Слепой мир. Сборник — страница 28 из 93

Я начал анализировать факты в их логической последовательности. Полезность существования системы под угрозой. Фуллер сконструировал симулятор в симуляторе, предназначенный для того же, что и тот, в котором он находился: изучать общественное мнение с помощью имитации человеческих существ вместо опроса реальных людей. Решая поставленные перед ней задачи, машина Фуллера в то же время мешала работе большого симулятора, потому что как только «Реако» начнет выдавать прогнозы, дипломированные социологи понемногу сойдут со сцены.

Выход очевиден: необходимо найти средство сохранить Ассоциацию дипломированных социологов так, чтобы они могли продолжать работу на большой симулятор.

Но как?

Кроме членов Ассоциации никто не выступит против симулятора Фуллера из-за красноречивых обещаний Сичкина. И, конечно, Манипулятор не сможет перепрограммировать каждую единицу реакции!

Тем более не сможет он и уничтожить симулятор Фуллера с помощью термитного заряда или удара молнии. Ведь общественность потребует немедленного восстановления симулятора и при этом станет считать социологов ответственными за диверсию.

С какой бы стороны ни рассматривать вопрос, Ассоциация обречена, и результатом будет уничтожение целого мира — пусть даже иллюзорного, — чтобы освободить место для нового эксперимента.

Я снова подошел к окну и стал смотреть, как огромный оранжевый диск солнца рассеивает утренний туман.
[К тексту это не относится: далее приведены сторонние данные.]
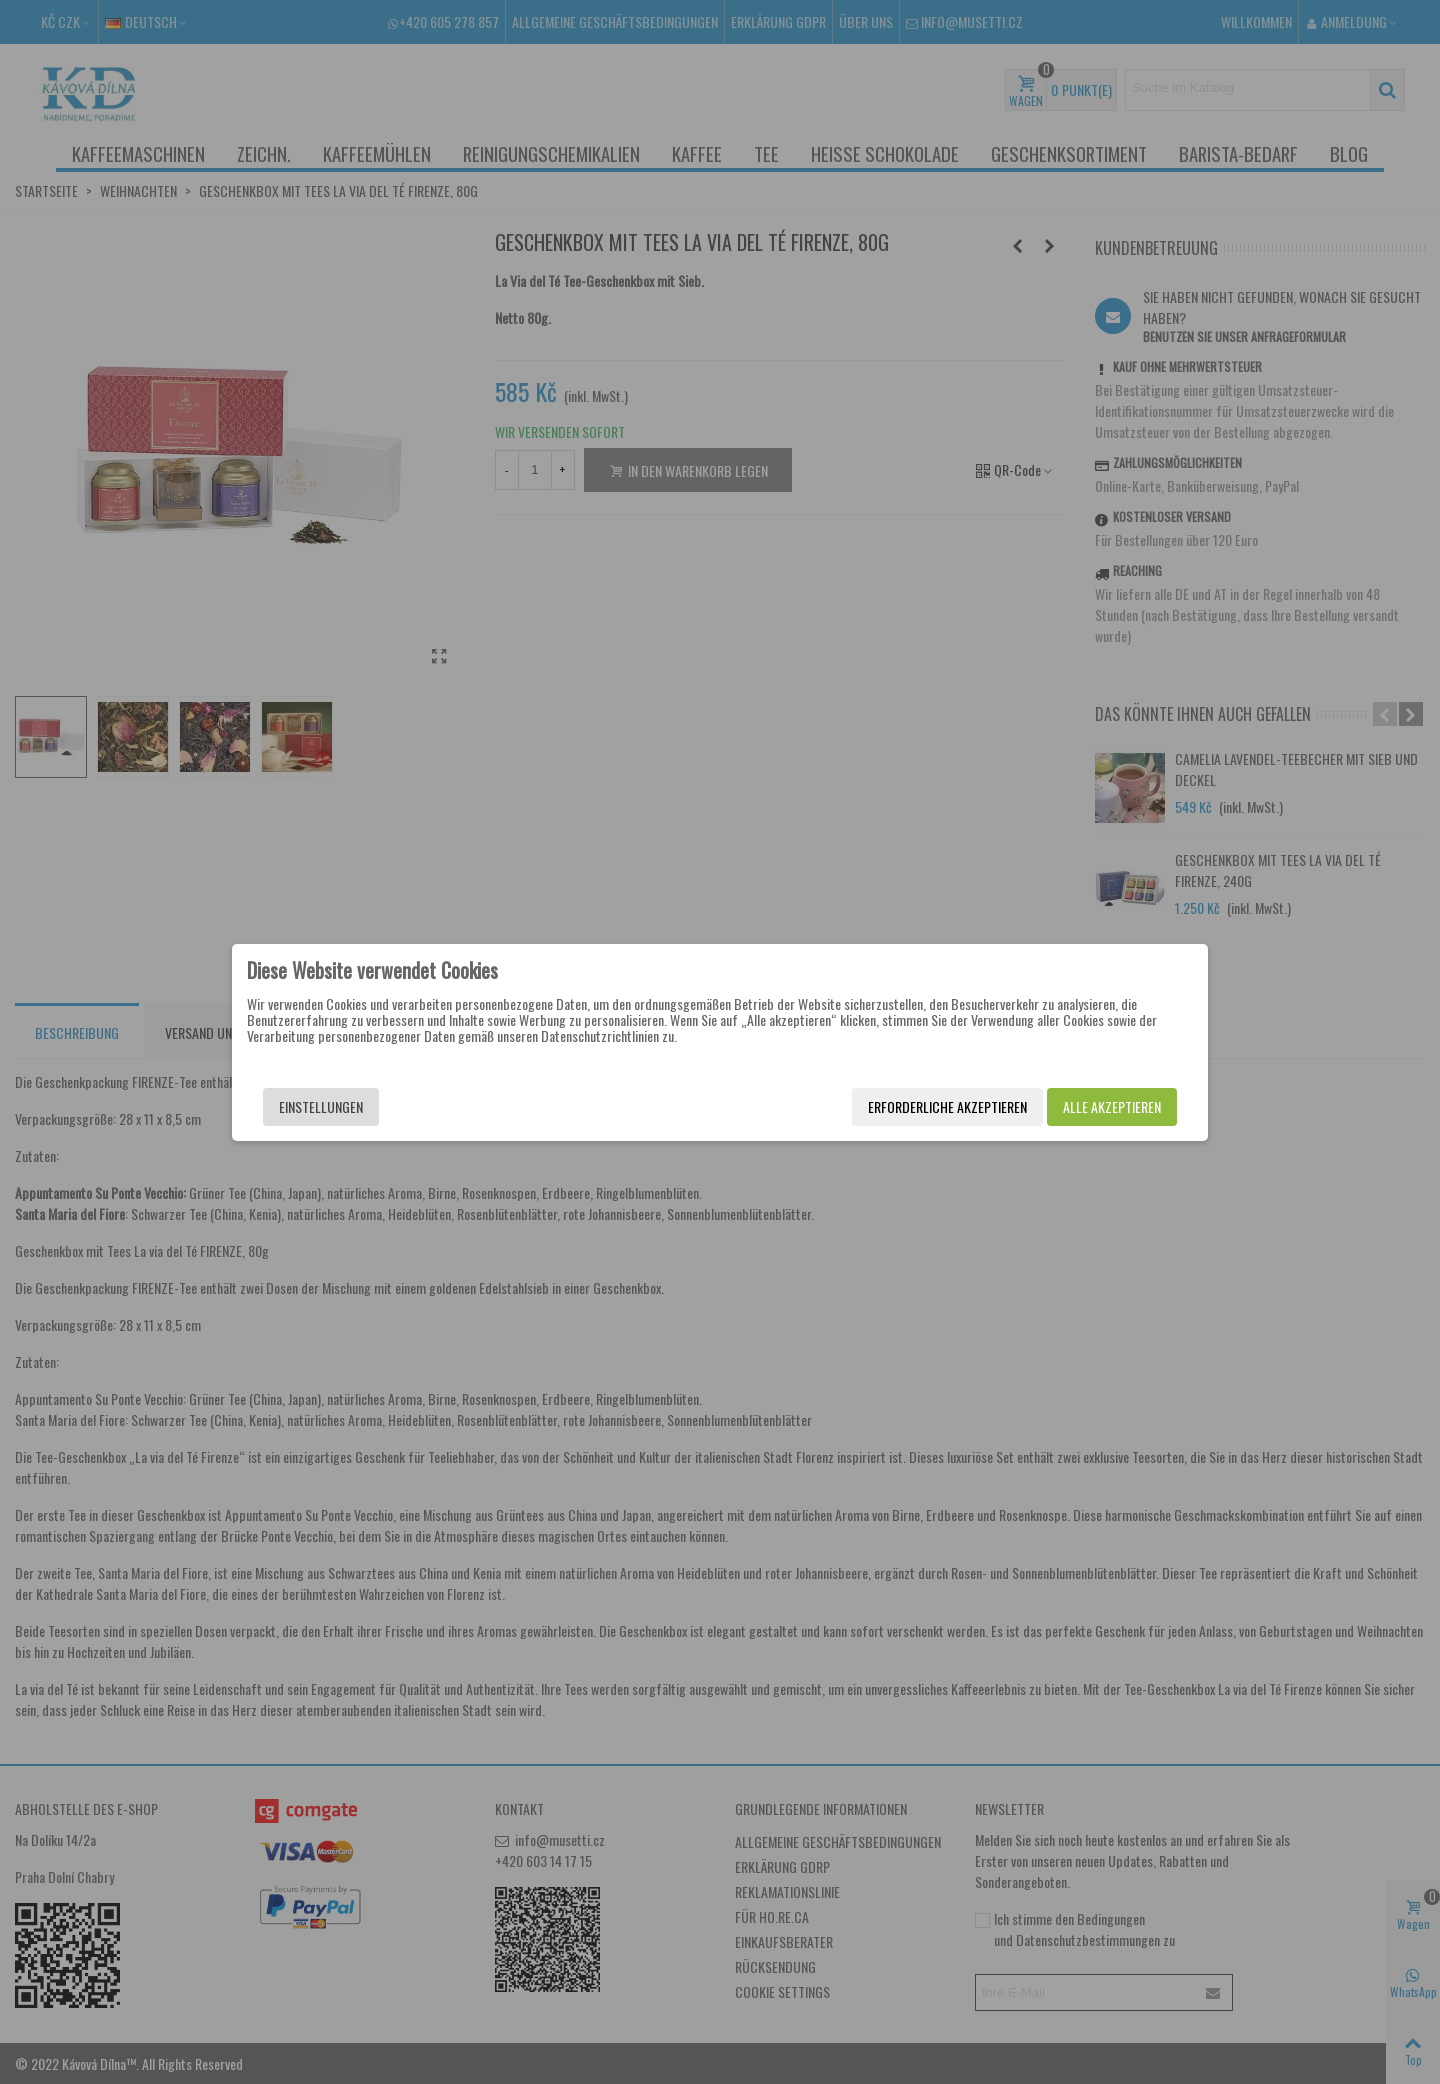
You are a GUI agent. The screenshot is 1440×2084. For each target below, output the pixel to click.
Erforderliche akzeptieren (947, 1106)
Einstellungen (321, 1106)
Это солнце никогда не склонится к закату.

* * *

Внезапно я почувствовал чье-то присутствие: едва заметное движение, чуть слышный шорох шагов. Никак не реагируя, я просто сунул руку в карман. Потом быстро достал пистолет и резко обернулся.

Джинкс!

Она посмотрела на пистолет:

— Это ничего не решит, Дуг.

Я немного опустил руку с оружием.

— Почему?

— Ты можешь облучать меня сколько угодно. Это бесполезно. Ты можешь уничтожить мою волю, но каждый раз, когда я возвращаюсь туда, я освобождаюсь от паралича и от приказов. И каждый раз я буду возвращаться.

Разочарованный, я убрал пистолет. Нужно придумать что-то другое. Воззвать к ее разуму? Заставить ее понять, что ей нельзя оставаться здесь пленницей?

Она подошла ближе.

— Дуг, я же люблю тебя. И ты тоже любишь меня. Я знаю это по эмпатическому подключению. И это достаточная причина, чтобы я осталась с тобой.

Она положила руку мне на плечо, но я отвернулся.

— Если бы ты была сейчас подключена ко мне, ты бы знала, что я не желаю, чтобы ты оставалась.

— Я понимаю это. Без сомнения, я действовала бы так же. И все же я не уйду.

Полная решимости, она подошла к окну и посмотрела на город.

— Манипулятор еще не вмешивался?

— Нет.

Внезапно я понял, что должен сделать, чтобы удалить ее из этого мира — и помешать вернуться — до всеобщего депрограммирования.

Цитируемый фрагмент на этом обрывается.